# Published Images



## dobra (Aug 20, 2009)

Isle of Wight County Press published my photograph today - Bonchurch Peace., on the IoW.










mike


----------



## graham1981 (Jan 1, 2016)

dobra said:


> Isle of Wight County Press published my photograph today - Bonchurch Peace., on the IoW.
> 
> 
> 
> ...


 Congratulations on the publication, does that mean you are now going to be rolling in money from photography commissions? :biggrin:

But seriously I can see why it was selected for publication, 'tis a nice photo :thumbsup:


----------



## Silver Hawk (Dec 2, 2003)

Very good Mike :thumbsup:

Not only is that great photo, but Bonchurch is a really nice place to live. My brother lived in a house on The Pitts for several years.


----------



## dobra (Aug 20, 2009)

Thanks very much folks, much appreciated. Apart from the chug chug of a fishing boat, or a lorry going past on the main road, a place to unravel your thoughts.

mike


----------



## 44whitehall (Apr 18, 2017)

Lovely picture - I took my older son on a weekend camping trip to the Isle of Wight on a boys' trip a few years ago. My younger son and I are now planning his father/son camping trip. Having heard about the fun his brother and I had, he is keen to do the same trip. So Cowes Week here we come!

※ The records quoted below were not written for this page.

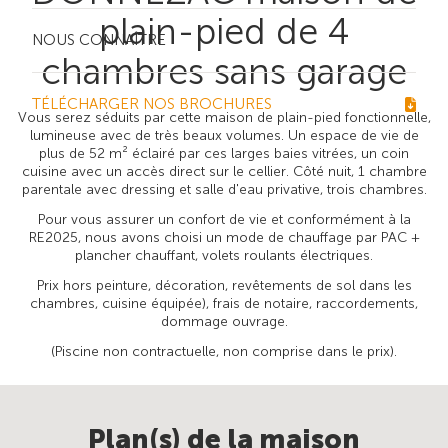
plain-pied de 4
NOUS CONNAÎTRE
chambres sans garage
TÉLÉCHARGER NOS BROCHURES
Vous serez séduits par cette maison de plain-pied fonctionnelle,
lumineuse avec de très beaux volumes. Un espace de vie de
plus de 52 m² éclairé par ces larges baies vitrées, un coin
cuisine avec un accès direct sur le cellier. Côté nuit, 1 chambre
parentale avec dressing et salle d'eau privative, trois chambres.
Pour vous assurer un confort de vie et conformément à la
RE2025, nous avons choisi un mode de chauffage par PAC +
plancher chauffant, volets roulants électriques.
Prix hors peinture, décoration, revêtements de sol dans les
chambres, cuisine équipée), frais de notaire, raccordements,
dommage ouvrage.
(Piscine non contractuelle, non comprise dans le prix).
Plan(s) de la maison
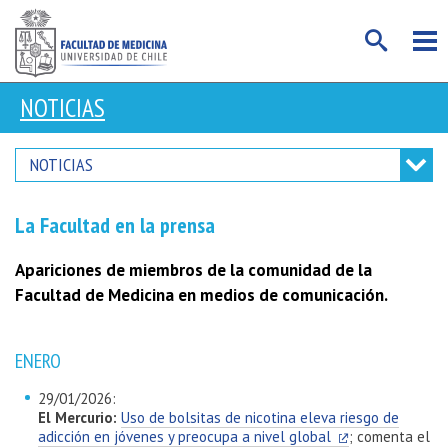
NOTICIAS
NOTICIAS
La Facultad en la prensa
Apariciones de miembros de la comunidad de la
Facultad de Medicina en medios de comunicación.
ENERO
29/01/2026:
El Mercurio:
Uso de bolsitas de nicotina eleva riesgo de
adicción en jóvenes y preocupa a nivel global
; comenta el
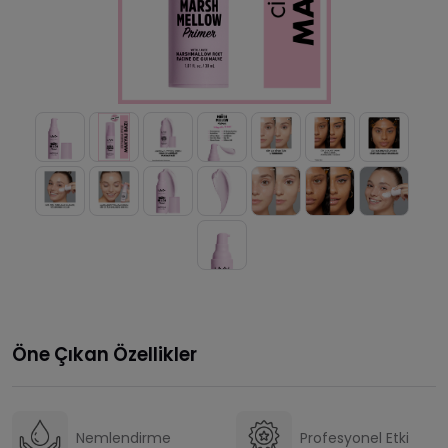
Öne Çıkan Özellikler
Nemlendirme
Profesyonel Etki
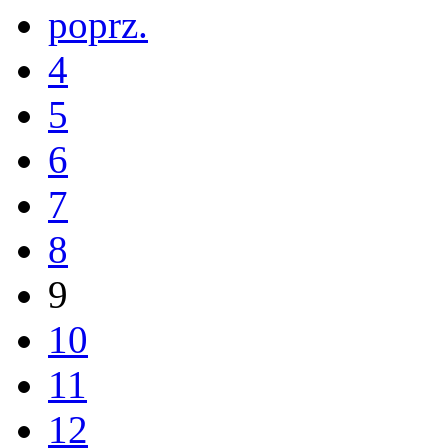
poprz.
4
5
6
7
8
9
10
11
12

Sent from my iPhone using Tapatalk


----------



## dobra (Aug 20, 2009)

With a bit of lateral thinking, I'm sure some of you have had photographs published in local or international publications. My first was of some electronics training circuit boards in a defence journal in the 1980's.

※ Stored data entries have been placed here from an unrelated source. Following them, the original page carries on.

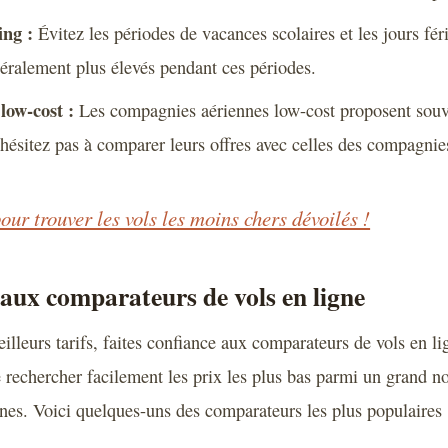
ing :
Évitez les périodes de vacances scolaires et les jours fér
néralement plus élevés pendant ces périodes.
low-cost :
Les compagnies aériennes low-cost proposent souven
hésitez pas à comparer leurs offres avec celles des compagnies
our trouver les vols les moins chers dévoilés !
 aux comparateurs de vols en ligne
illeurs tarifs, faites confiance aux comparateurs de vols en li
 rechercher facilement les prix les plus bas parmi un grand 
es. Voici quelques-uns des comparateurs les plus populaires 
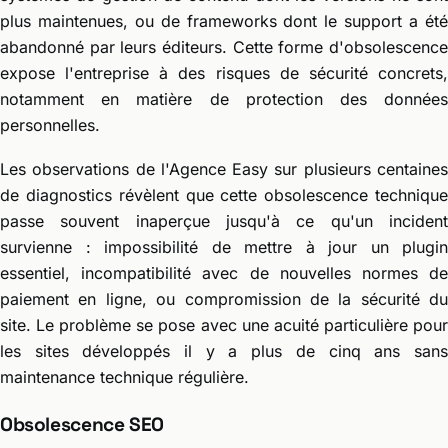
plus maintenues, ou de frameworks dont le support a été
abandonné par leurs éditeurs. Cette forme d'obsolescence
expose l'entreprise à des risques de sécurité concrets,
notamment en matière de protection des données
personnelles.
Les observations de l'Agence Easy sur plusieurs centaines
de diagnostics révèlent que cette obsolescence technique
passe souvent inaperçue jusqu'à ce qu'un incident
survienne : impossibilité de mettre à jour un plugin
essentiel, incompatibilité avec de nouvelles normes de
paiement en ligne, ou compromission de la sécurité du
site. Le problème se pose avec une acuité particulière pour
les sites développés il y a plus de cinq ans sans
maintenance technique régulière.
Obsolescence SEO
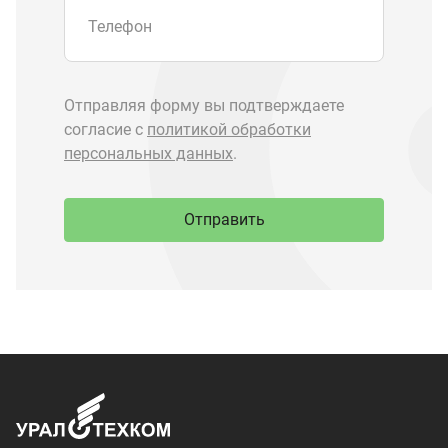
Запчасти Урал
Запчасти Камаз
Спецпредложения
Графические каталоги
О компании
Контакты
Доставка и оплата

If you remember, there have been some first class creative shots of watches over the years in this very forum, andgood enough to go into print. What about your interests out of time keeping, such as calendars, motorcycles,special hobbies - and so on. The list is endless. Lets 'ave them.

mike


----------



## Karrusel (Aug 13, 2016)

As you say, there are some very competent & creative photos posted by members, something I'm attempting to emulate.

Sadly, none of my feeble attempts have knowingly been published. 

Incidentally, what's happened to @BlueKnight, I do enjoy his picture compositions.

Hope all is well.


----------



## BondandBigM (Apr 4, 2007)

Karrusel said:


> Incidentally, what's happened to @BlueKnight, I do enjoy his picture compositions.
> 
> Hope all is well.


 Given that he lives in the Canadian wilderness probably both him and his beemers have been eaten by stray bears.

:laugh: :laugh:

@dobra

Looks like a nice part of the world. I could sit on that bench with a couple of V&RB's.


----------



## BlueKnight (Oct 29, 2009)

Karrusel said:


> Incidentally, what's happened to @BlueKnight, I do enjoy his picture compositions.
> 
> Hope all is well.


 All is well. Just taking a break. More time in the saddle and less time in front of the computer. BTW, I am working on a new series of pictures called " Out of focus wrist shots"...Should be a crowd pleaser. bahahahaha....


----------



## SBryantgb (Jul 2, 2015)

Ah selling on Ebay again


----------



## dobra (Aug 20, 2009)

Thanks for all the *Likes* folks - much appreciated

mike


----------